The bus left the airport on time and the journey took about an hour. Crowd was already building up at the main bus station in Venice as buses, taxis, private cars and motorcycles started arriving. Human traffic was everywhere. It would be a crowded day.
For those familiar with Venice, the main tourist destination is Piazzo Saint Marco, Piazzo meaning Square. One could also walk to the square through the maze of the canals which would take more than an hour to do so. The most popular option was to take the waterbus, which we did, which most other tourists did too.
We had our first sight of the gondolas at the waterfront while looking for the waterbus site. We would certainly be seeing more of these later.
The waterbus we took was pretty crowded. There were several stops along the main waterway before reaching Piazza St Marco. I noted that there were no ticket conductors and the purchase of tickets were done in good faith. I wonder whether such service can work back home! Here, I did not notice anyone going for a free ride.
Anyway it was a good feeling to catch the sea breeze as the waterbus makes its way to the various stops. It was also a different sight to see buildings hugging the sea. There was water everywhere (but not a drop to drink) and there were boats plying up and down.
The sights we saw so far was well worth this excursion.
Piazza St Marco (St Mark's Square) is the central landmark and gathering place for Venice. One can find lots of tourists, photographers and pigeons. There are small alleyways, deisgner brand shops and restaurants.
We were amongst the handful of Asians in the mat salleh crowd.
What about masks? Isn't masks a feature of Venice? Well, it was, decades ago.
Here is the take on masks, copied from an internet site. The pictures are mine though.
"Unlike the vast majority of their counterparts in contemporary European nations, each citizen in Venice enjoyed a high standard of living. Everyone was part of the great economic machine that was the Republic. Venice was capitalizing on its position, on its gains, long before its contemporaries had realized the value of a market economy. With a level of social wealth unequaled since, the citizens of Venice developed a unique culture - one in which the concealing of the identity in daily life became paramount to daily activity. Part of the secrecy was pragmatic: there were things to do, people to see, and perhaps you might not want others to know what deals you were cutting. After all, the city is relatively small."

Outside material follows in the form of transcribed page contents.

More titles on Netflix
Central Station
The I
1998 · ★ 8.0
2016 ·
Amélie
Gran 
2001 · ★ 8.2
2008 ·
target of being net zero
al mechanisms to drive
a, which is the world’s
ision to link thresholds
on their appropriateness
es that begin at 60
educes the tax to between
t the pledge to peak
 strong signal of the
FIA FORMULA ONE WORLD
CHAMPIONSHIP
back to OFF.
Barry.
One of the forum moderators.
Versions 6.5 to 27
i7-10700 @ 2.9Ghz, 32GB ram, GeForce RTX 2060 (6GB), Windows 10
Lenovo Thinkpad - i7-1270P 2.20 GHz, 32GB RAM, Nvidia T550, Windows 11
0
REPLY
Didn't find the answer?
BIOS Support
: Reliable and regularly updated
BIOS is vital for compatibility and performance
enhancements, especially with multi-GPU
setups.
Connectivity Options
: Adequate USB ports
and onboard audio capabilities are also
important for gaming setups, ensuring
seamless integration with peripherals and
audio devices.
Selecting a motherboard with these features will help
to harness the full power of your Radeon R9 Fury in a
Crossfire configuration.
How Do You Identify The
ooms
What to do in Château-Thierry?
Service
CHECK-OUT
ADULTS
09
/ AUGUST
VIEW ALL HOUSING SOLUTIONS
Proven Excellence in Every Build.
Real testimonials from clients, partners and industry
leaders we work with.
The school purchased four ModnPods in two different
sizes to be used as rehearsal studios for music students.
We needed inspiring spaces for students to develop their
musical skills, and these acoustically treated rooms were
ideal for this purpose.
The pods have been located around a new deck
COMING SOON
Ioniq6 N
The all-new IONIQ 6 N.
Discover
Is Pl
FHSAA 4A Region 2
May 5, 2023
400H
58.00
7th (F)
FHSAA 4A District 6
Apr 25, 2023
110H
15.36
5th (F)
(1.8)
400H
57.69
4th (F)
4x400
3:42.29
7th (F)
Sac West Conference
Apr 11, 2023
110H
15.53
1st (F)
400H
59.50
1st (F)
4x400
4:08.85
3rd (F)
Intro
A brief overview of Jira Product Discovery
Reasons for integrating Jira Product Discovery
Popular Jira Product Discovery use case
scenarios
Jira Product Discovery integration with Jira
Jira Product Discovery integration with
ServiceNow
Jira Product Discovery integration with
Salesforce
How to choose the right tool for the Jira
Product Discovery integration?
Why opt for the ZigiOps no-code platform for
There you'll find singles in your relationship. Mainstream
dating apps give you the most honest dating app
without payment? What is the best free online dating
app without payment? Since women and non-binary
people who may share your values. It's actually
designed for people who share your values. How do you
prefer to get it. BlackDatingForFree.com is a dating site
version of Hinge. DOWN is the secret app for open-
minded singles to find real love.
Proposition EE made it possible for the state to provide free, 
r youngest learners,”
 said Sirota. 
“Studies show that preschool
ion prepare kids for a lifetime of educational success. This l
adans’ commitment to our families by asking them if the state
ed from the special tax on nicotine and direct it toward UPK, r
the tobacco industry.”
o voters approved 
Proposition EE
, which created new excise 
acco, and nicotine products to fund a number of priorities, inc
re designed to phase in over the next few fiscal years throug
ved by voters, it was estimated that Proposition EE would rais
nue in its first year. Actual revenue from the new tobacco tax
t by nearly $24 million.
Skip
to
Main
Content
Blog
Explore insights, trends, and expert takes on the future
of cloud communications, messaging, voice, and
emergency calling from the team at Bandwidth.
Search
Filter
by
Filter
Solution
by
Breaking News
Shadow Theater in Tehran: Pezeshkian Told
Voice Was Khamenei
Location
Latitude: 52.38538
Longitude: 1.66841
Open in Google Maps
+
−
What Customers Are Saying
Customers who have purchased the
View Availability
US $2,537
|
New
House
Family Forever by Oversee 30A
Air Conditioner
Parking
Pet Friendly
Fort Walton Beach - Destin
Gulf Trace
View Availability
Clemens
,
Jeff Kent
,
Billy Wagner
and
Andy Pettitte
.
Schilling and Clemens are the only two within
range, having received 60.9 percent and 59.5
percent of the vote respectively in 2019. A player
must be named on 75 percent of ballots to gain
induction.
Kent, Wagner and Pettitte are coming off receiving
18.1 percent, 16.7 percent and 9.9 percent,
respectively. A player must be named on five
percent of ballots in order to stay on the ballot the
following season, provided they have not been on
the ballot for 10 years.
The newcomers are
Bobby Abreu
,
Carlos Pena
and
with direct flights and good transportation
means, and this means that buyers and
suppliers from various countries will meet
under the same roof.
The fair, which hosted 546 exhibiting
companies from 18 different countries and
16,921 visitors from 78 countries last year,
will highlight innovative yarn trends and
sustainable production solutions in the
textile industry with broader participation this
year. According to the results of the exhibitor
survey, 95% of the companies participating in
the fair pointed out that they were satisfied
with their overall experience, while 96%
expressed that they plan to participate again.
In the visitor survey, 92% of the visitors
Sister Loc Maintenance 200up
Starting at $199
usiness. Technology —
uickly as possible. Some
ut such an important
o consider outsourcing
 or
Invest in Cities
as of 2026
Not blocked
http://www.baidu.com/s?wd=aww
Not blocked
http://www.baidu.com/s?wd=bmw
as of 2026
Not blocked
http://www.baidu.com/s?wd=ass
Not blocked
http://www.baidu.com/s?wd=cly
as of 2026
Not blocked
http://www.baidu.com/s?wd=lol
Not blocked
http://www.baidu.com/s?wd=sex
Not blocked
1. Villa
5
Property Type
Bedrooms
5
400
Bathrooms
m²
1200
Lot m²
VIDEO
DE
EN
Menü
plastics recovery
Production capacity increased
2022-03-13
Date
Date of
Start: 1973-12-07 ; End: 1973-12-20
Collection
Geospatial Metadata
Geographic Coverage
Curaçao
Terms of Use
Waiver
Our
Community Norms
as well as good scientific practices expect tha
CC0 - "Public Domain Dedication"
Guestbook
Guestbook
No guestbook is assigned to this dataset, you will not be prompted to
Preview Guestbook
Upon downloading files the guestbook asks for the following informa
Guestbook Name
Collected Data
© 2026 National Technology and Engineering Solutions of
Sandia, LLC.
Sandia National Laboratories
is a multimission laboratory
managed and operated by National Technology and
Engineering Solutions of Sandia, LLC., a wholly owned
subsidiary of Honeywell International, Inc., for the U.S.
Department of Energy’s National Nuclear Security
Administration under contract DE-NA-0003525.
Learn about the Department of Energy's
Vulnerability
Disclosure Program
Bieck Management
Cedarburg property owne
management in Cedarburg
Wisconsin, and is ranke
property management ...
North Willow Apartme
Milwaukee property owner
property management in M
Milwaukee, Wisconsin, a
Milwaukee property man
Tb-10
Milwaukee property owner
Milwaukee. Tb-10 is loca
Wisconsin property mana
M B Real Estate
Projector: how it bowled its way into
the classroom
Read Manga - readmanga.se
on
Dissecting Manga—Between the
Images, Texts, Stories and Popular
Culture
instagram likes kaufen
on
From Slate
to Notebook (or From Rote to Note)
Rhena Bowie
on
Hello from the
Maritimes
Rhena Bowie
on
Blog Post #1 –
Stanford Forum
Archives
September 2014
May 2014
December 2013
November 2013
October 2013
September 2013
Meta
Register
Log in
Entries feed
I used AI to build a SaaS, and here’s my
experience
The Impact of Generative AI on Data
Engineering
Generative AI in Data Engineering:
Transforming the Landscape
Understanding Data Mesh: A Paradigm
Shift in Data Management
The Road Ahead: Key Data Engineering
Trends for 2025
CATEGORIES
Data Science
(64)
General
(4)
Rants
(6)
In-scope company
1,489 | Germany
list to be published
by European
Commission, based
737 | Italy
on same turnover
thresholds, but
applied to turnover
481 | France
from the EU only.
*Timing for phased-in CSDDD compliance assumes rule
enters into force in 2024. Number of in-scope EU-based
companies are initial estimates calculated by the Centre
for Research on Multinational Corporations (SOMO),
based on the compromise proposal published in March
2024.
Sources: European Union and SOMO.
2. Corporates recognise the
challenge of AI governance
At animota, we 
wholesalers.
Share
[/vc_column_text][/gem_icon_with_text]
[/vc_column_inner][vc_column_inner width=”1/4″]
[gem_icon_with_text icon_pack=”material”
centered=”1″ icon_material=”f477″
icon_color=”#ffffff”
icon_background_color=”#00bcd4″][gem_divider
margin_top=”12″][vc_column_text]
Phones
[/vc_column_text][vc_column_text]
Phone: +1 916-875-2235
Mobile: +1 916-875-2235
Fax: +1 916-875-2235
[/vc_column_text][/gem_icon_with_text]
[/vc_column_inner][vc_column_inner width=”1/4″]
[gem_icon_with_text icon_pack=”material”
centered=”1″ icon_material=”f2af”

Additionally, the masks served an important social purpose of keeping every citizen on an equal playing field. Masked, a servant could be mistaken for a nobleman - or vice versa. State inquisitors and spies could question citizens without fear of their true identity being discovered (and citizens could answer without fear of retribution). The morale of the people was maintained through the use of masks - for with no faces, everyone had voices.